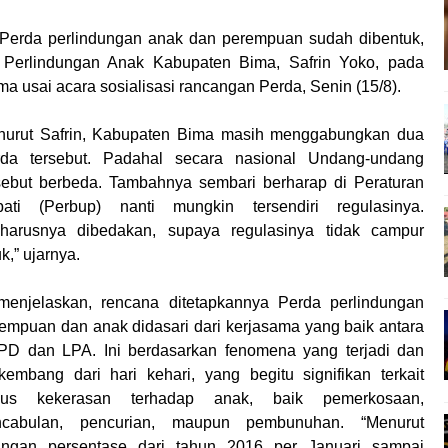
 Finalisasi Pembangunan RSUD Kota Bima, Pastikan Pemindah
apta Polres Bima Bantu Warga Padolo Atasi Krisis Air Bersih
, Perda perlindungan anak dan perempuan sudah dibentuk,
i Perlindungan Anak Kabupaten Bima, Safrin Yoko, pada
 Rumah Warga Tidak Layak Huni di Kelurahan Oi Mbo, Dorong
ma usai acara sosialisasi rancangan Perda, Senin (15/8).
Konsultasikan Usulan Inpres Jalan Daerah 2026 dan Persiap
siplin ASN dan Penguatan Kolaborasi
urut Safrin, Kabupaten Bima masih menggabungkan dua
 Rakornas Kelautan dan Perikanan
rda tersebut. Padahal secara nasional Undang-undang
sebut berbeda. Tambahnya sembari berharap di Peraturan
gan Umum Fraksi DPRD terhadap Raperda Pertanggungjawab
pati (Perbup) nanti mungkin tersendiri regulasinya.
hayangkara Ke-80, Kapolres Bima: Jadikan Tugas Sebagai Ib
harusnya dibedakan, supaya regulasinya tidak campur
 Ke-80, Kapolres Bima Pimpin Kenaikan Pangkat 42 Personel
k,” ujarnya.
ara Ke-80, Satsamapta Polres Bima Bantu Warga Dena Hadapi Kr
menjelaskan, rencana ditetapkannya Perda perlindungan
eredaran Sabu di Tambe, 2 Pria Diamankan Bersama 23 Poket
empuan dan anak didasari dari kerjasama yang baik antara
 Kota Bima Menjemput Korban Kekerasan
D dan LPA. Ini berdasarkan fenomena yang terjadi dan
nghargaan ke Kades dan Ketua RT Yang Aktif Bantu Polisi Ber
kembang dari hari kehari, yang begitu signifikan terkait
sus kekerasan terhadap anak, baik pemerkosaan,
ncabulan, pencurian, maupun pembunuhan. “Menurut
ungan persentase dari tahun 2016 per Januari sampai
^^^^^^^^
§ **Assignment**
From the entries above, return exactly the line containing "ara Ke-80, Satsamapta", the line containing "nghargaan ke Kades", and all lines between, and nothing else.

§ **Solution to the exercise**
ara Ke-80, Satsamapta Polres Bima Bantu Warga Dena Hadapi Kr
menjelaskan, rencana ditetapkannya Perda perlindungan
eredaran Sabu di Tambe, 2 Pria Diamankan Bersama 23 Poket
empuan dan anak didasari dari kerjasama yang baik antara
 Kota Bima Menjemput Korban Kekerasan
D dan LPA. Ini berdasarkan fenomena yang terjadi dan
nghargaan ke Kades dan Ketua RT Yang Aktif Bantu Polisi Ber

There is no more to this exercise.